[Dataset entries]

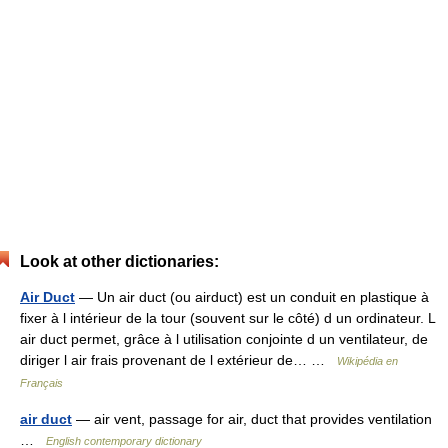
Look at other dictionaries:
Air Duct
— Un air duct (ou airduct) est un conduit en plastique à
fixer à l intérieur de la tour (souvent sur le côté) d un ordinateur. L
air duct permet, grâce à l utilisation conjointe d un ventilateur, de
diriger l air frais provenant de l extérieur de… …
Wikipédia en
Français
air duct
— air vent, passage for air, duct that provides ventilation
…
English contemporary dictionary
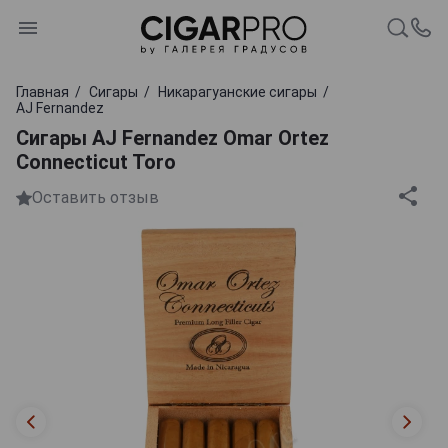
Главная
Сигары
Никарагуанские сигары
AJ Fernandez
Сигары AJ Fernandez Omar Ortez
Connecticut Toro
Оставить отзыв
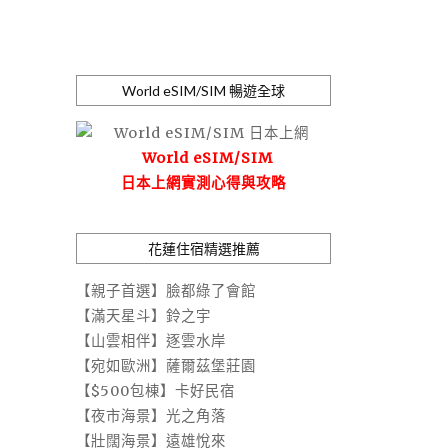
World eSIM/SIM 暢遊全球
World eSIM/SIM
日本上網實測心得與攻略
花蓮住宿精選推薦
【親子首選】臉都綠了會館
【滿天星斗】鈴之宇
【山雲相伴】逐雲水岸
【宛如歐洲】薩爾茲堡莊園
【$500包棟】卡好民宿
【夜市海景】光之角落
【壯闊海景】遠雄悅來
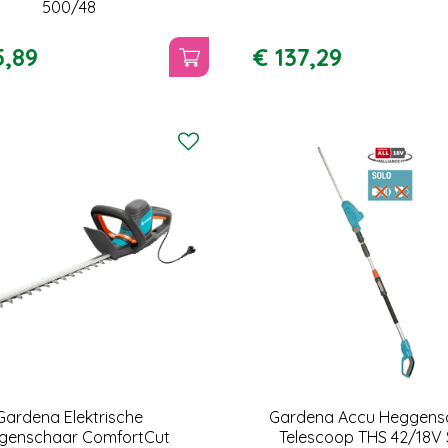
500/48
5
,
89
€
137
,
29
Gardena Elektrische
Gardena Accu Heggens
genschaar ComfortCut
Telescoop THS 42/18V 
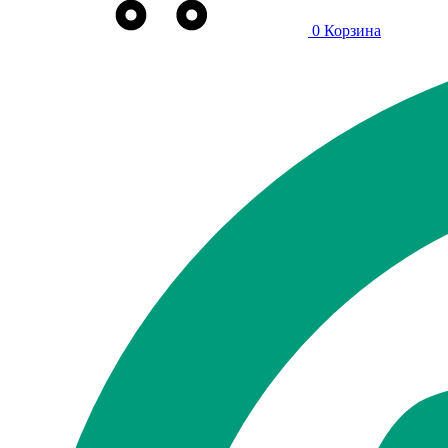
0
Корзина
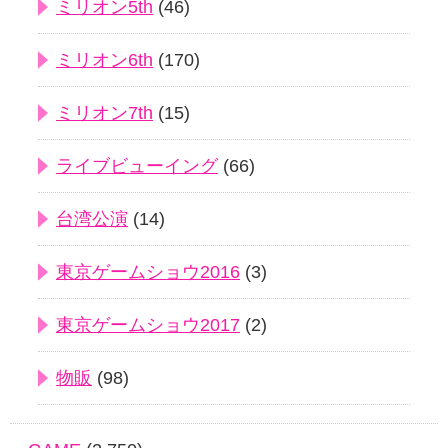
ミリオン5th
(46)
ミリオン6th
(170)
ミリオン7th
(15)
ライブビューイング
(66)
台湾公演
(14)
東京ゲームショウ2016
(3)
東京ゲームショウ2017
(2)
物販
(98)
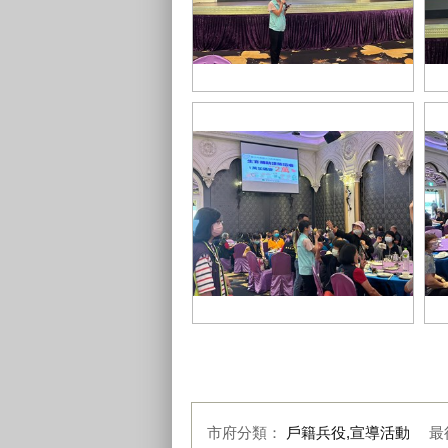
南屯區里鄰長研習會戶政宣導有關
南
身分證掛失事宜
證
南屯區里鄰長研習會戶政宣導生育
南
津貼補助事宜
從
市府分類：
戶籍兵役,宣導活動
最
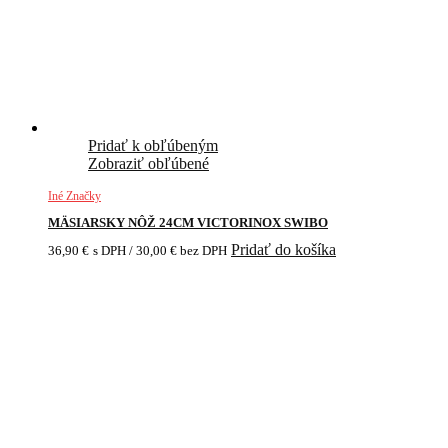
Pridať k obľúbeným
Zobraziť obľúbené
Iné Značky
MÄSIARSKY NÔŽ 24CM VICTORINOX SWIBO
Pridať do košíka
36,90
€
s DPH /
30,00
€
bez DPH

TASK TO COMPLETE — Collect every line with the string "Gardena" from the records, and copy each.

OUTPUT OF THE TASK —
Gardena Elektrische
Gardena Accu Heggens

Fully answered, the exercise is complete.